古本屋の奥の部屋は、表の埃っぽい匂いとは違い、妙に湿っていた。蛍光灯が一本だけ、骨のように白く光っている。
大学の帰り、俺はここでアルバイトをしている。
最初は何人か学生バイトがいたが、気づけばみんな来なくなった。
「就活が忙しいらしい」「体を壊したんだと」――店長はそう言っていた。
気さくで世話焼きな人だ。弁当を分けてくれたり、「テスト前は休め」と気を遣ってくれたりする。

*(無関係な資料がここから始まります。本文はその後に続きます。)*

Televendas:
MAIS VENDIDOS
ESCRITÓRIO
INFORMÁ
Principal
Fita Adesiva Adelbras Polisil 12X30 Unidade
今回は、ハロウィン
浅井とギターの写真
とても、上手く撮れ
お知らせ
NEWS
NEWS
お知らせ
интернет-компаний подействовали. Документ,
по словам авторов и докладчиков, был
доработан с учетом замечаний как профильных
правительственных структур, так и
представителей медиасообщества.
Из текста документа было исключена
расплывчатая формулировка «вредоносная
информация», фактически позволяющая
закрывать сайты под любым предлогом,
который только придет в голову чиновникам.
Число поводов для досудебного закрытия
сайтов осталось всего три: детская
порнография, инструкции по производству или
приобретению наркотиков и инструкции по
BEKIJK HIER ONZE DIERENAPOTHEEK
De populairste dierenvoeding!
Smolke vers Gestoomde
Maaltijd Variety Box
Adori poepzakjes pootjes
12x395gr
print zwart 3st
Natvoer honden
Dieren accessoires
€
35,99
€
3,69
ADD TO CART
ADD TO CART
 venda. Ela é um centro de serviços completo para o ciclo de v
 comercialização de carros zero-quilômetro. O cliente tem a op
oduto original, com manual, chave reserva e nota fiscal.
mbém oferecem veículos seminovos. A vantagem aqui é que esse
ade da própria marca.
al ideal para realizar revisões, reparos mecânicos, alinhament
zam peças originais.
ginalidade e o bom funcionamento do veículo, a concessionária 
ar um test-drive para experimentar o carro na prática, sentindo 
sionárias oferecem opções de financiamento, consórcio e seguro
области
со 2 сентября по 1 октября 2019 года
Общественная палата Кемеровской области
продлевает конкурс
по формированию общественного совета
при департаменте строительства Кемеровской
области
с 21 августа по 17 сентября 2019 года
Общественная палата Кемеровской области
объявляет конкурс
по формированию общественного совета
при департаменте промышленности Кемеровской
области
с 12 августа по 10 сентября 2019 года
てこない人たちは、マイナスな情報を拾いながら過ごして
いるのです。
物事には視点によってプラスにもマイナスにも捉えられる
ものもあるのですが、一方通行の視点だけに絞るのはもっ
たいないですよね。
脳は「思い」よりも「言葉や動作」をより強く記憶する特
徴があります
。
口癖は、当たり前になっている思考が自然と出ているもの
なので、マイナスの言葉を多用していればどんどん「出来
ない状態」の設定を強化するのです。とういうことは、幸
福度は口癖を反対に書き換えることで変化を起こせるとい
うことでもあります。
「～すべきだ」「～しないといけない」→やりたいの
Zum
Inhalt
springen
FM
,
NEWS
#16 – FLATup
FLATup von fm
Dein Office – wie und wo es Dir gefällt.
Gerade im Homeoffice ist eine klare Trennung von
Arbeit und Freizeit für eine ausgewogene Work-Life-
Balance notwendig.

俺は素直にそういうものだと受け入れていた。疑う理由なんてなかった。
ただ一度だけ、妙なことを言われた。
「奥の部屋にある大事な本には触るなよ。あれは人を惑わせる」
冗談めかして笑っていたが、目だけは笑っていなかった。
それでも俺は深く考えなかった。
その日、奥の棚で紐で固く縛られた古いノートを見つけた。
背表紙にはかすれた文字で「自動書記」とある。
店長の言葉が一瞬よぎったが、好奇心の方が勝った。
紐を解いて開くと、白紙のはずのページに赤い文字がにじんだ。
――なくした財布はポケットに戻っている。
まさかと思いながら探ると、確かになくしたはずの財布が入っていた。
二度目に開いたときは、試験のヤマが書かれていた。
その通りに覚えた問題が出題され、俺は楽に点を取れた。
三度目はこうだ。
――明日、好きな子と二人きりになれる。
偶然が重なり、現実になった。笑いが止まらなかった。
読むたびに良いことが起きる。
小さな幸運から大きな幸福へと膨らんでいく。
これがあれば人生は思い通りにできる――そう信じた。
けれど持ち帰る気にはならなかった。
もし店長に見つかれば叱られるに違いない。
あの人の気のよさを裏切るのは嫌だった。
だから俺は、いつもこの奥の部屋でだけノートを開いた。
だがある夜、赤字は不意に冷たく変わった。
――俺へ。後ろを見ないで。
蛍光灯が揺れた。床下から湿った吐息が滲み出す。
紙を舐めるような音。背筋が凍る。
それでも指は止まらなかった。
幸福の余韻に、抗えなかった。
「おーい、大丈夫か」
扉の向こうから店長の声がした。
救われた気がして、慌てて扉を開けた。
懐中電灯の光を手に、店長が心配そうに覗き込む。
「暗かったろ。大丈夫か?」
相変わらず気のいい声。
だが机の上のノートが勝手に開き、赤い字が浮かんだ。
――また一冊、頁が厚くなる。
意味がわからず固まる俺に、店長が歩み寄った。
「……店長、この本……なんなんですか」
「触ったんだな」
低い声に変わった。
「どうして……俺にこんな未来がわかるんですか」
店長はにやりと笑い、答えた。
「簡単さ。お前らが書いた未来を、俺が読んでるだけだ」
「書いた? 俺が?」
「財布も、試験も、恋も――全部お前が書いた。血でな」
床下から白く裂けた手が伸び、俺の足首を掴んだ。呻き声が重なる。
「これ……誰の……」
「お前の先輩たちさ。みんな同じように幸せをもらって、最後は“書き手”になった」
「じゃあ……店長は、どうして取り込まれないんですか」
「俺は読むだけだからだよ」店長の目が闇に光った。
「書くのは若いお前ら。未来は全部ここに積もっていく。俺はその頁を読んで、先回りしてるだけ。血は流さない。俺は喰われない」
気のいい顔のまま、言葉は底冷えするほど冷たかった。
肩に置かれた手が骨に染み込む。
指が勝手に赤字を刻む。

――助けて。
――いやだ。
――やめろ。
書けば書くほど赤は濃く、頁は増える。
最後の一枚に、すでにこう書かれていた。
――○○(俺の名前)。ここで交代。
犠牲者の手が一斉に俺を引きずり込む。
皮膚が裂け、紙の繊維に変わっていく。
「安心しろ。すぐに慣れる。みんなそうだった」
店長は優しげに微笑んだ。
視界が赤に染まる直前、声だけが残った。
「次は大学の掲示板にでも貼るか。“本好きの学生歓迎”ってな」
扉が静かに閉じ、奥の部屋は再び沈黙した。
机の上には新しい表紙が生まれ、そこには俺の名前と赤黒い染みが滲んでいた。